THEE SINSEERS “LOVE STORY” 18/09 (colemine records/konkurrent)
“did ya know?” https://www.youtube.com/watch?v=TJtMF9UA0NA

Live Trix Antwerp  27 sept 26

Catching up with Thee Sinseers ahead of their new Colemine Records release, Love Stories, one thing becomes abundantly clear: this is not an LP that explores a neat and tidy love story.

The vision of love put forth on this record is full-spectrum. Think of the seminal 1993 East LA film Blood In Blood Out — three protagonists bound together through hardship, strife, and diverging roads, who ultimately circle back to reckon with why they remain. It's a similar story here. Love Stories isn't interested in the happy ending. It's interested in everything that comes before it, after it, and in spite of it.

Of course, none of this is accidental. More than a new record, Love Stories is a portrait of a band that has finally grown into itself — one that knows exactly who it is and isn't shy about saying so. As Quiñones puts it: "It's a solidifying statement of where we are now. This is our style."

Bassist Christopher Manjarrez described that confidence as something you can hear: "Everything was just that notch up." In contrast to Sinseerly Yours, which had developed organically from a four-piece into an eleven-member ensemble, Love Stories was built from the ground up as a collective effort — every role established before the band entered the studio. "We went in knowing these are the roles that are gonna be played by these people," Quiñones says. "Everybody was considered wholeheartedly in every arrangement aspect."

That collective approach extended into the sonic choices themselves.
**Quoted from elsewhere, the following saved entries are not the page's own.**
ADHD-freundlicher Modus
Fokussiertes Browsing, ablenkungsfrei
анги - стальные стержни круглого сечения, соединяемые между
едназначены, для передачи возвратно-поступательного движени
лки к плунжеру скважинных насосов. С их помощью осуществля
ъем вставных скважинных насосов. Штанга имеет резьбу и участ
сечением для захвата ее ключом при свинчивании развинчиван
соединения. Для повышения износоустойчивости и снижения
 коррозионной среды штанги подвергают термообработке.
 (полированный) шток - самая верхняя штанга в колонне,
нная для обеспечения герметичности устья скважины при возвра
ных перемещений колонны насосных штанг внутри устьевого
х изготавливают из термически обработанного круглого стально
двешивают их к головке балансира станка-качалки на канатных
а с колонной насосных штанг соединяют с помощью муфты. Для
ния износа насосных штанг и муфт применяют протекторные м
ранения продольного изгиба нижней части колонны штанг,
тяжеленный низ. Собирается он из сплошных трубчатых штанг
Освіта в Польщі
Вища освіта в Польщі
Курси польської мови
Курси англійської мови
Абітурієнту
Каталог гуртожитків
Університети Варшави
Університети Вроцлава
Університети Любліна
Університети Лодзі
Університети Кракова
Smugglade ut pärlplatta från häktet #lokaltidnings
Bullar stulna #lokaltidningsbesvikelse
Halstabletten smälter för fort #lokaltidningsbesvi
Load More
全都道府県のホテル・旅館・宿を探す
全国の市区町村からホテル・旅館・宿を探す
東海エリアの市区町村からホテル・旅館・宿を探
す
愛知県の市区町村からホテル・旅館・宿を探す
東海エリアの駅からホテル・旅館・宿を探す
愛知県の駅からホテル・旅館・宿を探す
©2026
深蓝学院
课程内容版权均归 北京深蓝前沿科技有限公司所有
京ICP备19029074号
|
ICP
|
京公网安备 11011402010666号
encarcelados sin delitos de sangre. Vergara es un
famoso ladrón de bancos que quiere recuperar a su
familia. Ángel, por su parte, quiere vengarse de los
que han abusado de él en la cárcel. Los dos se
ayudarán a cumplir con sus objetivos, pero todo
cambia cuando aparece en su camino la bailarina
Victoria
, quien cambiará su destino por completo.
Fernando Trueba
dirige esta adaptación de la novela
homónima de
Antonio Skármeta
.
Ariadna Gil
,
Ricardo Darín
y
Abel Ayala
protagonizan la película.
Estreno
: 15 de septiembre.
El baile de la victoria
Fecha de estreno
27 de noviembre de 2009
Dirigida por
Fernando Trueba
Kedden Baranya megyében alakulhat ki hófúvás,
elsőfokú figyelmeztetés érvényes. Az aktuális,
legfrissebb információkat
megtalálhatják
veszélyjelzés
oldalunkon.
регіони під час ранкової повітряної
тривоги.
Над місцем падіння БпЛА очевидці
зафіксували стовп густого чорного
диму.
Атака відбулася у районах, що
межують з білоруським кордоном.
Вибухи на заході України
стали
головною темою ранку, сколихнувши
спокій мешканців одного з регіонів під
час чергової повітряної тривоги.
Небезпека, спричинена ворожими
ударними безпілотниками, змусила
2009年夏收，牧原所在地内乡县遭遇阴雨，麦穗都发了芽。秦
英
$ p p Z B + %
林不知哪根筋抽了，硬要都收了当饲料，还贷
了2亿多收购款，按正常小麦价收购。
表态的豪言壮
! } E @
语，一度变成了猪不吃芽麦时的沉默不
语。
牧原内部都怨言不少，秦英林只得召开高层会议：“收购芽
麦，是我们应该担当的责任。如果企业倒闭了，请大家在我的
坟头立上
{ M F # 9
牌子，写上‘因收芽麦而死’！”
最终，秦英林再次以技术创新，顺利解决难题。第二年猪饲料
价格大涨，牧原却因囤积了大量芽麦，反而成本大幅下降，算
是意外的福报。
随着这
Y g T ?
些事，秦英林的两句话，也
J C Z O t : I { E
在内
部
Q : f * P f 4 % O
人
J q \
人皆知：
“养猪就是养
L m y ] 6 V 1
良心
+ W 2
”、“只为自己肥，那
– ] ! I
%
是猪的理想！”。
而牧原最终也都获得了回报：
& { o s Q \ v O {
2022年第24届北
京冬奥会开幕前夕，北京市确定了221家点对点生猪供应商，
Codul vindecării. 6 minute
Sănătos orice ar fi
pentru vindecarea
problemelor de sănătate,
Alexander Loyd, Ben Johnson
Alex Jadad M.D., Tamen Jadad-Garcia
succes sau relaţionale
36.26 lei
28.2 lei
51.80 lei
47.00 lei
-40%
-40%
Every member zoomed out — listening not just to their own parts but to the record as a whole, what Quiñones calls thinking like "a beautiful painting" rather than a collection of individual tracks. With that foundation in place, the band handed the final mix to engineer Kelly Finnigan. "We could get so far with our opinions," Quiñones admits, "but at the end of the day there's still 10 or 11 of us trying to figure out what's right." The band also leaned into earthier instrumentation — standup bass, guitars run through amplifiers for a warmer sixties-adjacent tone — pulling inspiration from wherever it presented itself, even the most unlikely of places. It's that cross-genre thinking that Quiñones sees as the record's defining quality. "It didn't feel like we were making soul music at any point," he says. "It felt like we were making our music."

But the sonic ambition of Love Stories only tells half the story. The band sought to capture something more honest than a highlight reel — showcasing the highs and lows of romantic relationships while expanding the frame to include the familial, the complicated, and the unresolved. On "Let's Fall In Love (Again)," Quiñones's protagonist pleads for a second chance before stopping mid-song to acknowledge his own role in the heartbreak — trading wishful fantasy for something far more honest. It's that kind of emotional candor that runs throughout the record. The band's parents appear in the album art, their own love stories folded into the record's visual identity, some of those stories still standing, others not. As Manjarrez puts it: "Every single song title directs you down a different road of love — whether you win or lose." Quiñones wanted listeners to sit with that ambiguity. "Love is never-ending," he says. "It stretches beyond lifetimes. I want people to still be confused — I want it to be left like an open book."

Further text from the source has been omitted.